E lá vamos nós de novo tratar de fake news. Mas, indo direto ao meu ponto, acredito que haja uma perigosa distorção no importante debate público sobre o uso das redes sociais para disseminar desinformação, violência e medo.
Mesmo como defensor incansável da liberdade de expressão e com profunda ojeriza à simples ideia de censura, concordo que precisamos sim de limites aos conteúdos das plataformas digitais. Em especial considerando que é um espaço público e basicamente sem limites de idade ou maturidade.
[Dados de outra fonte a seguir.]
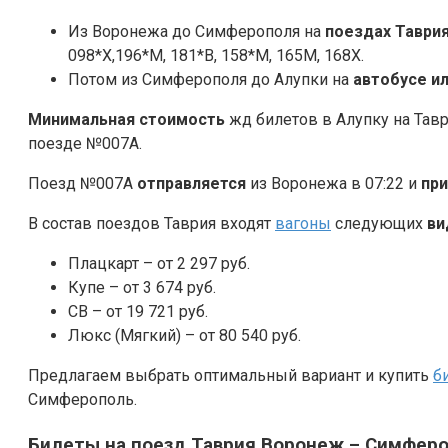
Из Воронежа до Симферополя на
поездах Таври
098*Х,196*М, 181*В, 158*М, 165М, 168Х.
Потом из Симферополя до Алупки на
автобусе и
Минимальная стоимость
жд билетов в Алупку на Тавр
поезде №007А.
Поезд №007А
отправляется
из Воронежа в 07:22 и
пр
В состав поездов Таврия входят
вагоны
следующих
ви
Плацкарт – от 2 297 руб.
Купе – от 3 674 руб.
СВ – от 19 721 руб.
Люкс (Мягкий) – от 80 540 руб.
Предлагаем выбрать оптимальный вариант и купить
б
Симферополь.
Билеты на поезд Таврия Воронеж – Симферо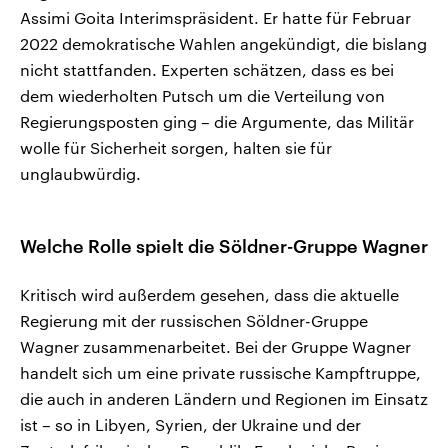
Assimi Goita Interimspräsident. Er hatte für Februar
2022 demokratische Wahlen angekündigt, die bislang
nicht stattfanden. Experten schätzen, dass es bei
dem wiederholten Putsch um die Verteilung von
Regierungsposten ging – die Argumente, das Militär
wolle für Sicherheit sorgen, halten sie für
unglaubwürdig.
Welche Rolle spielt die Söldner-Gruppe Wagner
Kritisch wird außerdem gesehen, dass die aktuelle
Regierung mit der russischen Söldner-Gruppe
Wagner zusammenarbeitet. Bei der Gruppe Wagner
handelt sich um eine private russische Kampftruppe,
die auch in anderen Ländern und Regionen im Einsatz
ist – so in Libyen, Syrien, der Ukraine und der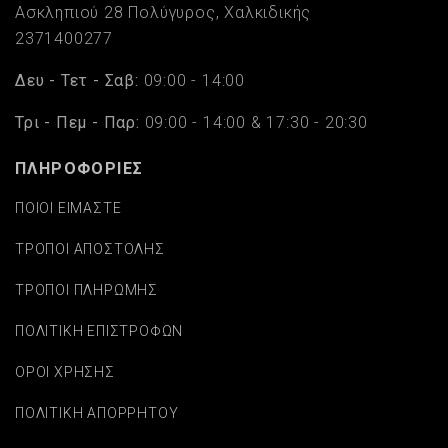
Ασκληπιού 28 Πολύγυρος, Χαλκιδικής
2371400277
Δευ - Τετ - Σαβ:
09:00 - 14:00
Τρι - Πεμ - Παρ:
09:00 - 14:00 & 17:30 - 20:30
ΠΛΗΡΟΦΟΡΙΕΣ
ΠΟΙΟΙ ΕΙΜΑΣΤΕ
ΤΡΟΠΟΙ ΑΠΟΣΤΟΛΗΣ
ΤΡΟΠΟΙ ΠΛΗΡΩΜΗΣ
ΠΟΛΙΤΙΚΗ ΕΠΙΣΤΡΟΦΩΝ
ΟΡΟΙ ΧΡΗΣΗΣ
ΠΟΛΙΤΙΚΗ ΑΠΟΡΡΗΤΟΥ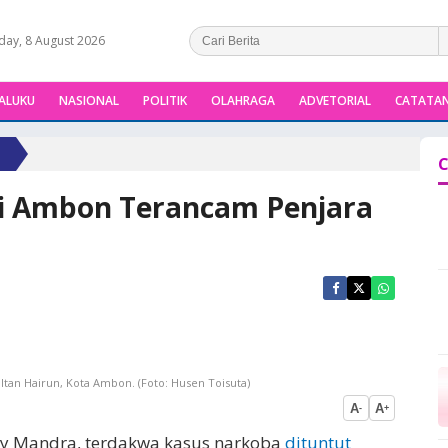
day, 8 August 2026
ALUKU
NASIONAL
POLITIK
OLAHRAGA
ADVETORIAL
CATATAN
C
di Ambon Terancam Penjara
tan Hairun, Kota Ambon. (Foto: Husen Toisuta)
A
A
-
+
ijay Mandra, terdakwa kasus narkoba
dituntut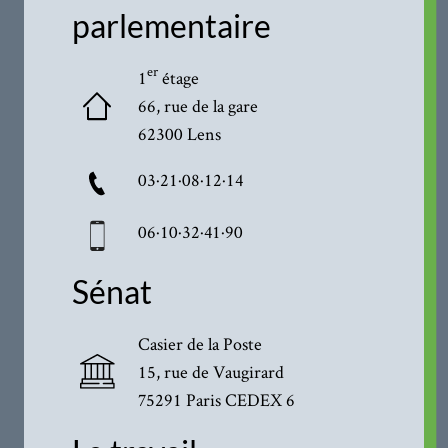
parlementaire
er
1
étage
66, rue de la gare
62300 Lens
03·21·08·12·14
06·10·32·41·90
Sénat
Casier de la Poste
15, rue de Vaugirard
75291 Paris CEDEX 6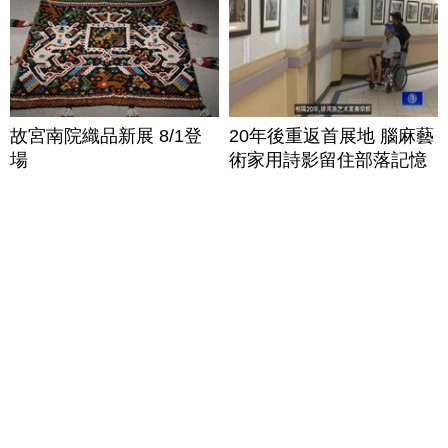
故宮南院織品新展 8/1登
20年後重返首展地 腦麻藝
場
術家用詩影留住部落記憶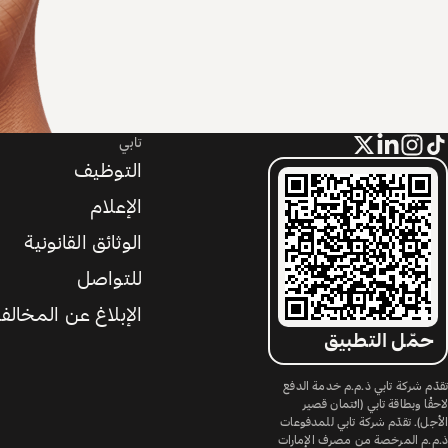
تابي
التوظيف
الإعلام
الوثائق القانونية
للتواصل
الإبلاغ عن المخالف
حمّل التطبيق
تقدّم شركة تابي ذ.م.م خدمة الدفع
لاحقًا وبطاقة تابي (ائتمان قصير
الأجل). تقدّم شركة تابي للمدفوعات
ذ.م.م المرخصة من مصرف الإمارات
Este conceito, inclusive, é aceito e adotado até mesmo por empresas de tecnologia responsáveis por estas plataformas. Não é por outro motivo que todas contam com limites claros do que pode ou não ser postado. Em geral, conteúdos “adultos” ou excessivamente violentos são proibidos até no Twitter (quer dizer, isso se até este texto ser publicado os caras que se divertem enviando emojis escatológicos para a imprensa não tiverem liberado geral).
Assim, considero oportuna a discussão sobre uma abrangência maior destes limites, considerando a divulgação de fake news e a apologia ao crime, além de considerar a responsabilidade das plataformas quanto a estes conteúdos. Claro que se trata de um debate árduo e que não será superado com soluções simplistas – exemplo: para um ateu, a criação do mundo como descrito no Gênesis pode ser considerada fake news?
Mas, se eu concordo com tudo, qual exatamente é o meu problema, você estará se perguntando. Pois bem, são os algoritmos. Como todos que usam as redes para promover conteúdo (profissionalmente ou não), percebi nos últimos anos como as próprias plataformas assumiram o papel de decidir quais as postagens orgânicas que serão promovidas de forma massiva e quais morrerão no limbo digital. Com a premissa de “nos ajudar” a selecionar o que mais se alinha a meus interesses, elas criaram uma “curadoria” do que aparece no meu feed. E é o tal do algoritmo que faz isso.
E quanto mais estes algoritmos evoluíram, mais eles passaram a privilegiar as grandes polêmicas, a “lacração”, os discursos de ódio, as teorias de conspiração e por aí vai. Pois, tristemente, é esta linha de conteúdo que gera mais engajamento. Em sua excelente entrevista para Walter Porto, publicada na edição de 16 de abril, na Folha de S.Paulo, o também jornalista e especialista em tecnologia Max Fisher alerta para esse ponto.
Em resumo Fisher indica que os estudiosos norte-americanos consideram que o foco deve estar não mais na moderação do “conteúdo danoso” – que seria difícil e, pior, de baixo efeito – e sim na forma como este material é promovido nas redes. Ou seja, no algoritmo. O colega vai além: “As empresas odeiam essa abordagem. Preferem falar em moderação (...). Essa mudança (no algoritmo) os assusta porque vai ao coração do modelo de negócios.”
Ou seja, usando uma também batida analogia com a medicina, ao focar no conteúdo, e não na sua distribuição, sociedade, governo, Justiça e afins agem como o médico que tenta cuidar dos sintomas sem olhar a sua origem. O risco é a doença permanecer e voltar mais forte. Espero que possamos rapidamente mudar essa abordagem e passar a tratar tanto do efeito quanto da causa.